*TASK DESCRIPTION*. Print exactly the lines below between the line containing "THE STRUCTURE" and the line containing "by Eric Swanson in", counting both of those lines. Leave pictures out.
▬▬▬▬▬▬▬▬▬▬
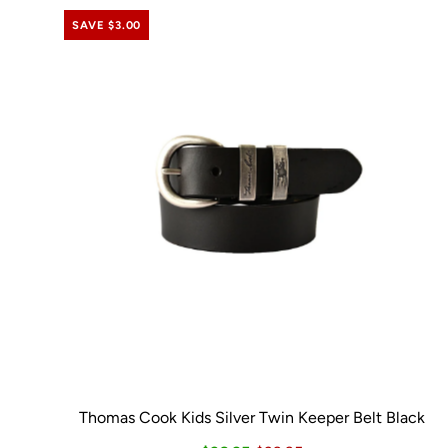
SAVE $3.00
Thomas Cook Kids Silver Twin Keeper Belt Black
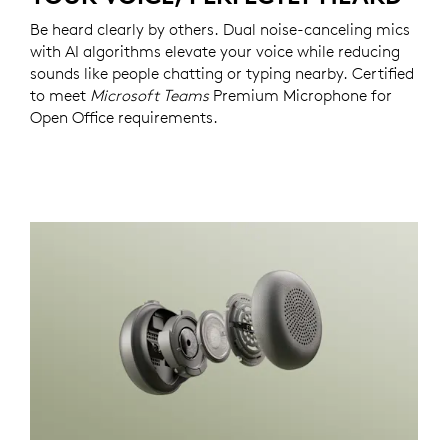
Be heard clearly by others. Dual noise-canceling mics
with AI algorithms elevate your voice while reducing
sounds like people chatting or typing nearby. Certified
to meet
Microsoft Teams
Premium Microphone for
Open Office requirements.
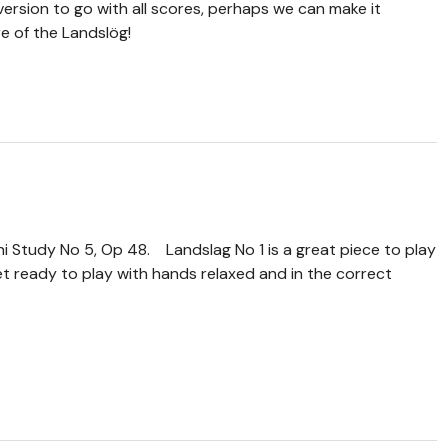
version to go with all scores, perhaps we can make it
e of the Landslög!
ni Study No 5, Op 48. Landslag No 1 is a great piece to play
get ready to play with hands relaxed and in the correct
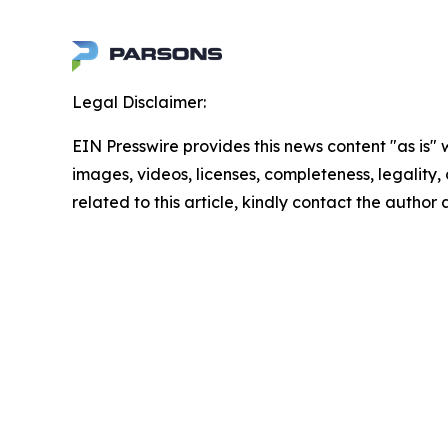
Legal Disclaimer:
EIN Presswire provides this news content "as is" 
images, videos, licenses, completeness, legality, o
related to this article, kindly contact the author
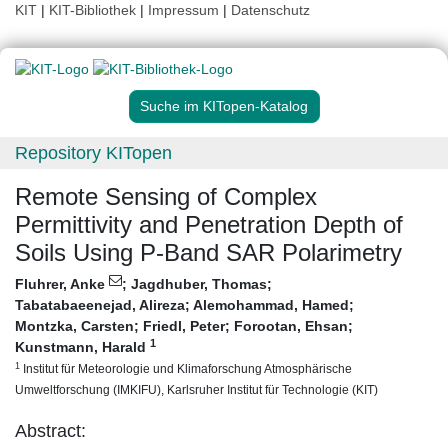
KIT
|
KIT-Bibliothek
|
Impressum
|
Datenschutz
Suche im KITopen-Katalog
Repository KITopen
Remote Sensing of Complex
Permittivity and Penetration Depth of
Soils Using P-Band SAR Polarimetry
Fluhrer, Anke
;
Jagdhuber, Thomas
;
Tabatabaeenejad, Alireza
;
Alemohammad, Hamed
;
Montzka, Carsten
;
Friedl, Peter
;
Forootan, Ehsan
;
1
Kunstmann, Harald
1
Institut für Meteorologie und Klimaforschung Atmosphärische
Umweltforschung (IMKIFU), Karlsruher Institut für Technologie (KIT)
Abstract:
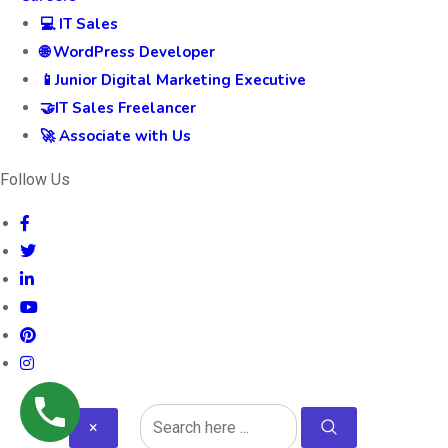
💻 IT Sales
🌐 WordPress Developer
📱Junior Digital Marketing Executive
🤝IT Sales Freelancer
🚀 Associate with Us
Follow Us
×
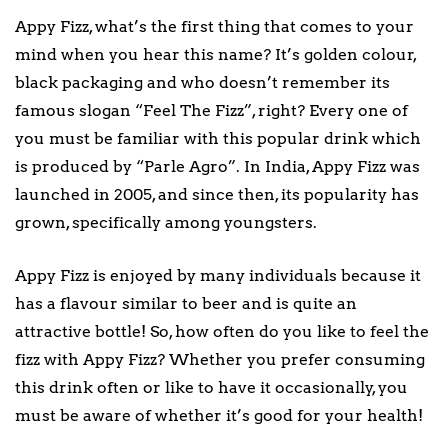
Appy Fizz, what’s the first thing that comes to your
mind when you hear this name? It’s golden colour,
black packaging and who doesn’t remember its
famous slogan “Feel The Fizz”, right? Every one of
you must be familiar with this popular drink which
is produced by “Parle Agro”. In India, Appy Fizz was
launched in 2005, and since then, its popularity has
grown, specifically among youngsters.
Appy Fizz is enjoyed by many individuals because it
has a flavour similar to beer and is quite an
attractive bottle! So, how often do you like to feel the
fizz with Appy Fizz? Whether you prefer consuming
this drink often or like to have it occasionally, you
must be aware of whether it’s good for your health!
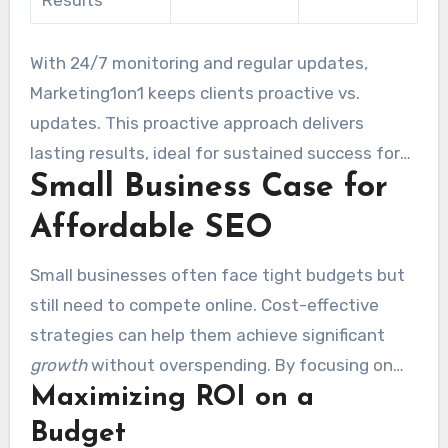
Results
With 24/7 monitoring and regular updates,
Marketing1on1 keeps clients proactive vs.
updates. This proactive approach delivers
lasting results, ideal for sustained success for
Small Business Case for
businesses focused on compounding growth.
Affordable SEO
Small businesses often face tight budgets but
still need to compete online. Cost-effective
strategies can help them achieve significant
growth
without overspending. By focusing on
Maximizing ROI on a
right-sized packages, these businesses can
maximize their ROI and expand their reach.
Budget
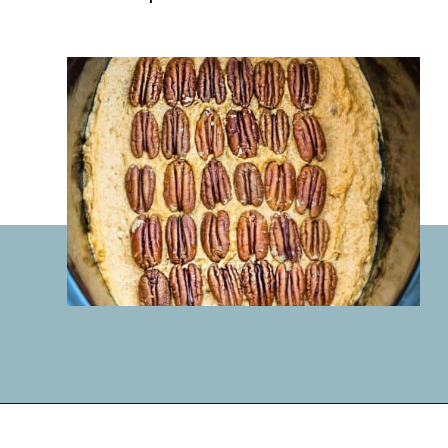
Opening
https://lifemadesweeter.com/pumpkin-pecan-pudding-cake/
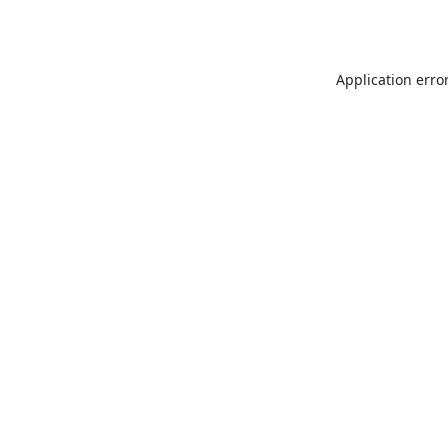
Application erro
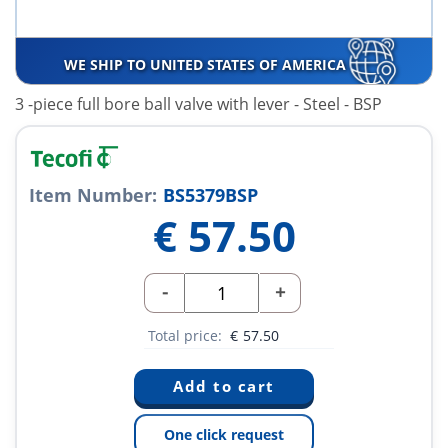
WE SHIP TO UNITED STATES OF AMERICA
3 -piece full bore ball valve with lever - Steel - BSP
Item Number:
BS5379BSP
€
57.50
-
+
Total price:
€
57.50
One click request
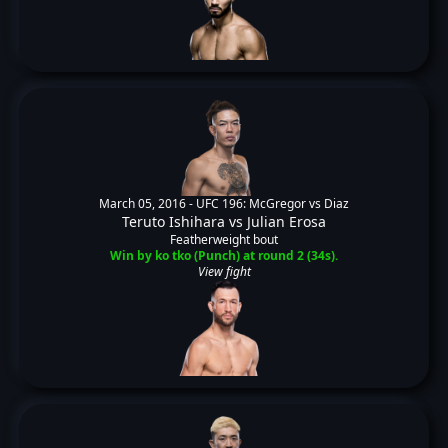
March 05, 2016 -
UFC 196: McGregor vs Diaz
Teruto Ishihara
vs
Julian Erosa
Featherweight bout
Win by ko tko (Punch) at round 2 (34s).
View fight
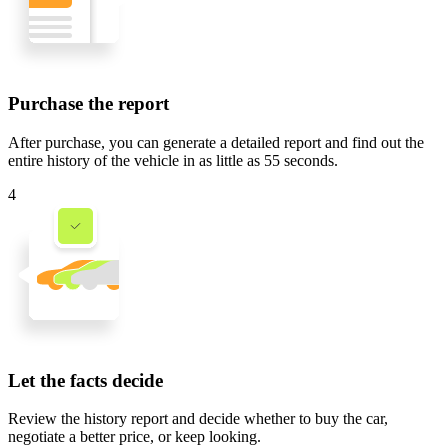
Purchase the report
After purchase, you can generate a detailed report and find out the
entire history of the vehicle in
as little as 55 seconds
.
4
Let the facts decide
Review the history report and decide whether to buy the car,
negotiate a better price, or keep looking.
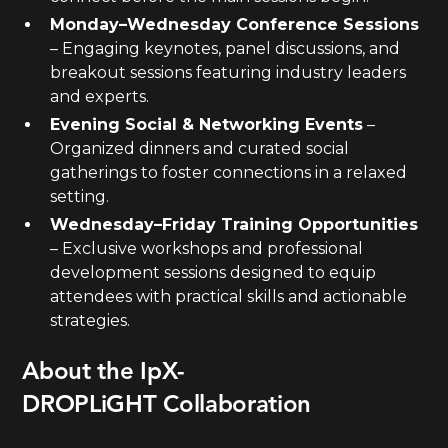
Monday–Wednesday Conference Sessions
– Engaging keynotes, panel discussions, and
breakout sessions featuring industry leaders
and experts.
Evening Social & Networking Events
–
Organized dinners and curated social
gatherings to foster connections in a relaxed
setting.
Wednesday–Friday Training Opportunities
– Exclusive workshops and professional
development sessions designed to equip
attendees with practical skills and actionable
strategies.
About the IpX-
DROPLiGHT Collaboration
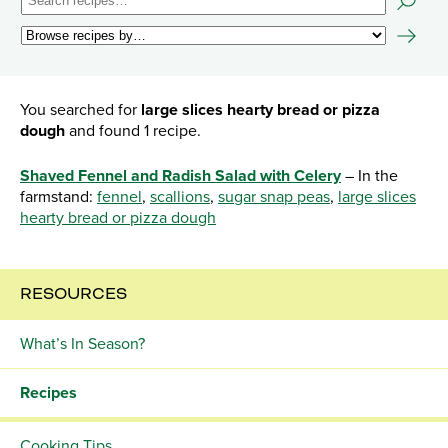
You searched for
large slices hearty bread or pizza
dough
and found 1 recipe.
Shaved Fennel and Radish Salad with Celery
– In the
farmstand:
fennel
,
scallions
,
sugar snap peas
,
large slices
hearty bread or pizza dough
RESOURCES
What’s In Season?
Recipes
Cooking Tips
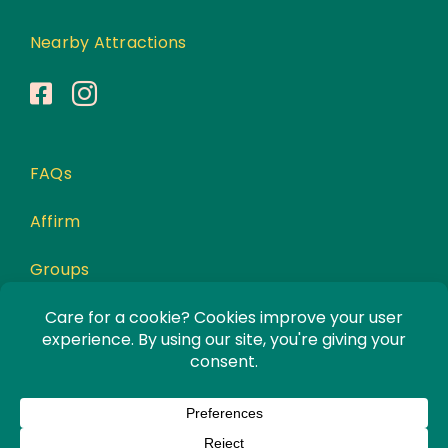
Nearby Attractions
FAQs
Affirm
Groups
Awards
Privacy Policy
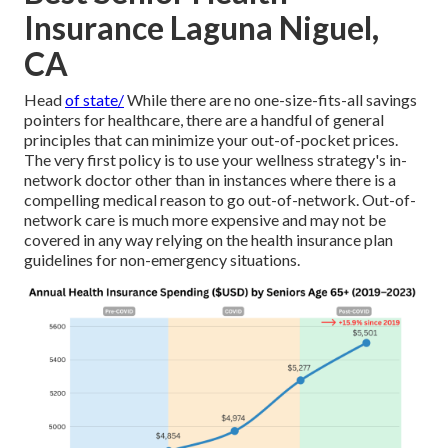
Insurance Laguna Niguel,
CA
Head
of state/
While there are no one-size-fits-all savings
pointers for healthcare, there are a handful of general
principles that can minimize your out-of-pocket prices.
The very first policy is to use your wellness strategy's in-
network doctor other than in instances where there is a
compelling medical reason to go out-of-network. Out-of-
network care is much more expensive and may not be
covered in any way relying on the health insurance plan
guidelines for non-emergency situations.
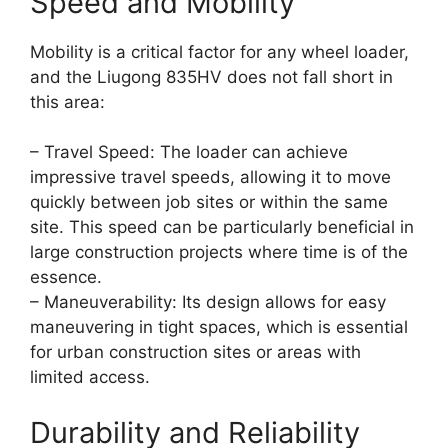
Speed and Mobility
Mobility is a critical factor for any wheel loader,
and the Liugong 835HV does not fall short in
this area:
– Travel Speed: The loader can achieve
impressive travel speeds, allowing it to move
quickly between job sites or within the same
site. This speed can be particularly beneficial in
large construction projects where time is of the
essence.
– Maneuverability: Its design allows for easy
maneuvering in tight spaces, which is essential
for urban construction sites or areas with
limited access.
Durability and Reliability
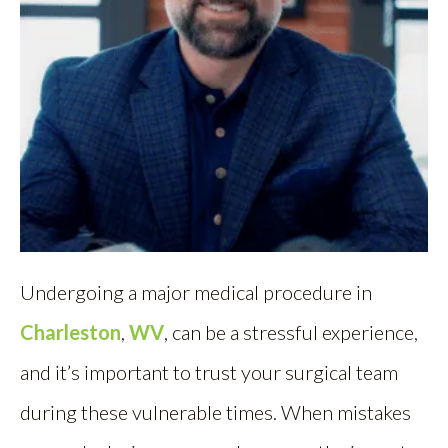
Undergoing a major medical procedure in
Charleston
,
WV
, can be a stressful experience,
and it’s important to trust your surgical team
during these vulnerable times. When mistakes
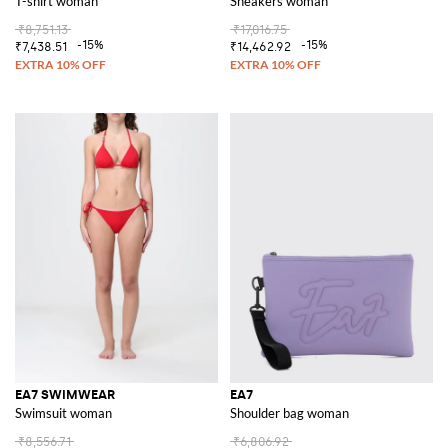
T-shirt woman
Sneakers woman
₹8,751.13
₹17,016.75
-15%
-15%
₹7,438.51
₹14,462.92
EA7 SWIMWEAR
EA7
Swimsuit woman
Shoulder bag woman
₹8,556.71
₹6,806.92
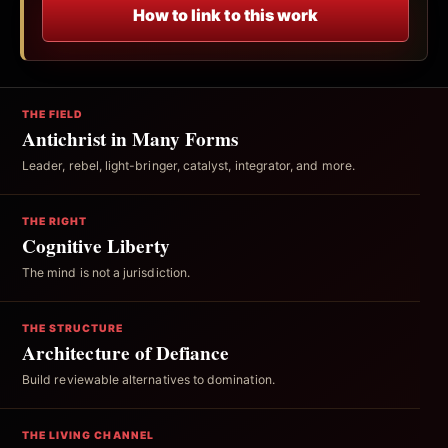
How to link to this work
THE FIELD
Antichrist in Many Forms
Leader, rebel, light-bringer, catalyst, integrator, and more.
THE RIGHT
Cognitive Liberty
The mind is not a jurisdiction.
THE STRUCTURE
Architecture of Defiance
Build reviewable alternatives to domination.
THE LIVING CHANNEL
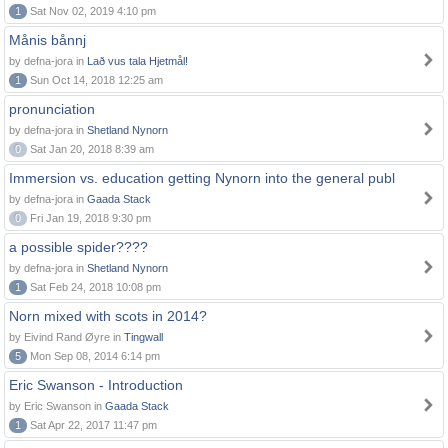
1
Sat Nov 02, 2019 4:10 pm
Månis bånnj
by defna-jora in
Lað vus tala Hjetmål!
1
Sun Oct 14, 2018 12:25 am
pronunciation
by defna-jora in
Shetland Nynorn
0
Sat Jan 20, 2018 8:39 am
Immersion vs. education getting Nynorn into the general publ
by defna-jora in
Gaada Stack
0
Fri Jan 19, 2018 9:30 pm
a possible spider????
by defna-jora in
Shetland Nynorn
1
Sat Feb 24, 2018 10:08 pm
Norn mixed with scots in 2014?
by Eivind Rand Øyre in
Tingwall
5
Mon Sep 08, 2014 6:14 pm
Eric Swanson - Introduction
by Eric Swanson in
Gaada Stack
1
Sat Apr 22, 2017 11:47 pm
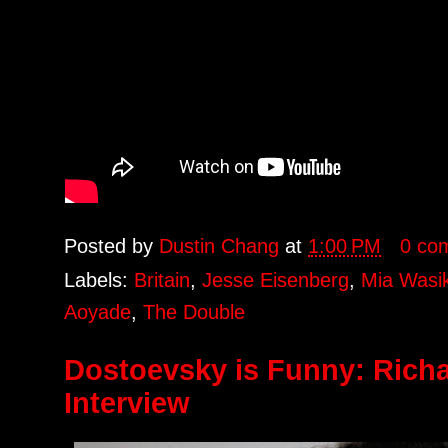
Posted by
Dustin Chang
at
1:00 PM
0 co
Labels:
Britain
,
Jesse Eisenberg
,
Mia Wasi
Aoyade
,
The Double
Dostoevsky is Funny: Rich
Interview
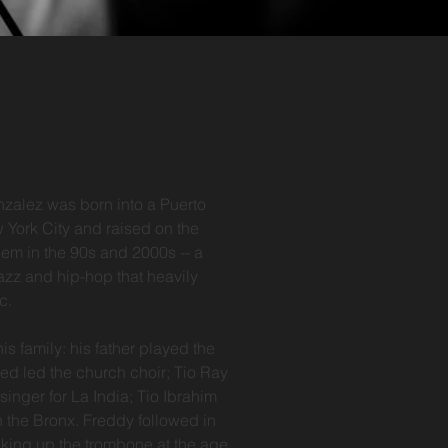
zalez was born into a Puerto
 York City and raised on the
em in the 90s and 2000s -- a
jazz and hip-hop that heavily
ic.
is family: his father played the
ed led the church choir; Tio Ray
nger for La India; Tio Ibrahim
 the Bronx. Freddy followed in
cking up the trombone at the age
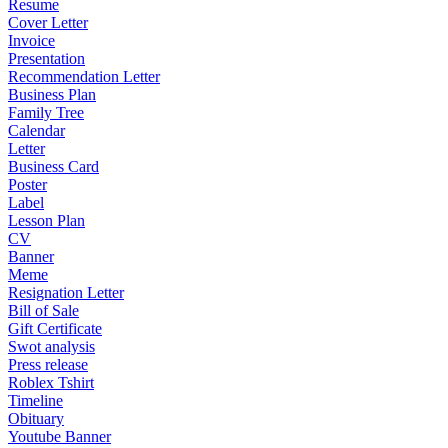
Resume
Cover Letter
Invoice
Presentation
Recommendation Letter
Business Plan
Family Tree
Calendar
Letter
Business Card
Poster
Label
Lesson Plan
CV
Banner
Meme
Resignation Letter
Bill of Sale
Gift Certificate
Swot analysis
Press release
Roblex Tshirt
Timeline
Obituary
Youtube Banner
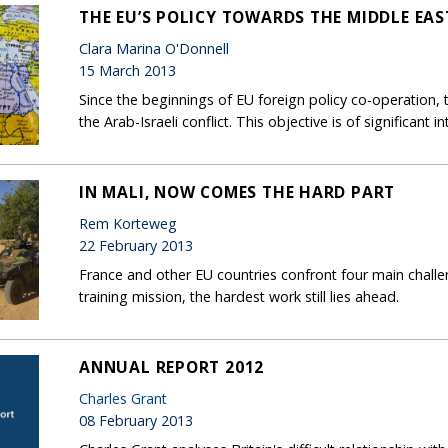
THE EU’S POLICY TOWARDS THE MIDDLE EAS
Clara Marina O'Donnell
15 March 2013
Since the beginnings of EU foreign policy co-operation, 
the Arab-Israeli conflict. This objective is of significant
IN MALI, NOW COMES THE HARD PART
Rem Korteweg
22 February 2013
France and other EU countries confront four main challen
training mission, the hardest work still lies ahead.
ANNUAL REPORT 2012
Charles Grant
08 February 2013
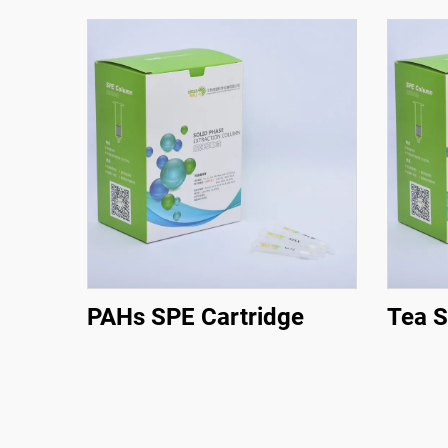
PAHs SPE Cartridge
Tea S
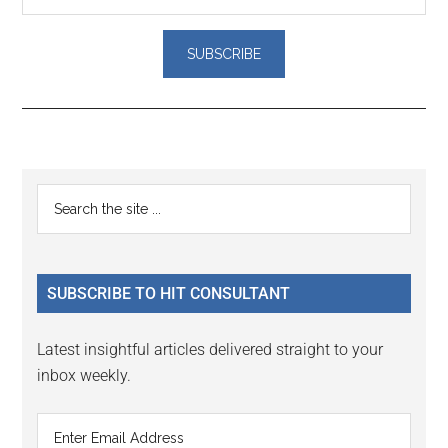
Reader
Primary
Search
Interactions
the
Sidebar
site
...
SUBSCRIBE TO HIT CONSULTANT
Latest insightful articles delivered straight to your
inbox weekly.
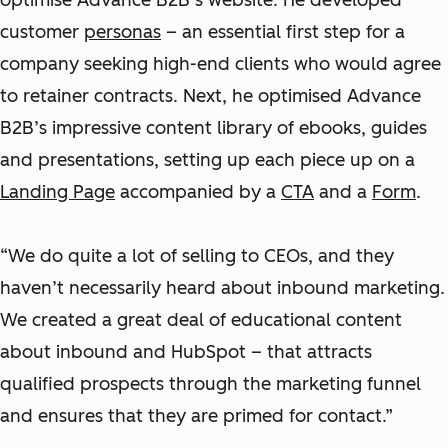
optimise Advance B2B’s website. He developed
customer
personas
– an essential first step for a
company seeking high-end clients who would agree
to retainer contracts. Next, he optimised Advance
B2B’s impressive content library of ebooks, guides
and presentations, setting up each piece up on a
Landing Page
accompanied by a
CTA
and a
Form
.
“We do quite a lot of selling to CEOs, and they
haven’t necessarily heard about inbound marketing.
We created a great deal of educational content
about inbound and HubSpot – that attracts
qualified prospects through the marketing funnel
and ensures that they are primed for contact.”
▬▬▬▬▬▬▬▬▬▬
*OUTPUT OF THE EXERCISE*.
THE STRUCTURE
Architecture of Defiance
Build reviewable alternatives to domination.
THE LIVING CHANNEL
1
Sat Nov 02, 2019 4:10 pm
Månis bånnj
by defna-jora in
Lað vus tala Hjetmål!
1
Sun Oct 14, 2018 12:25 am
pronunciation
by defna-jora in
Shetland Nynorn
0
Sat Jan 20, 2018 8:39 am
Immersion vs. education getting Nynorn into the general publ
by defna-jora in
Gaada Stack
0
Fri Jan 19, 2018 9:30 pm
a possible spider????
by defna-jora in
Shetland Nynorn
1
Sat Feb 24, 2018 10:08 pm
Norn mixed with scots in 2014?
by Eivind Rand Øyre in
Tingwall
5
Mon Sep 08, 2014 6:14 pm
Eric Swanson - Introduction
by Eric Swanson in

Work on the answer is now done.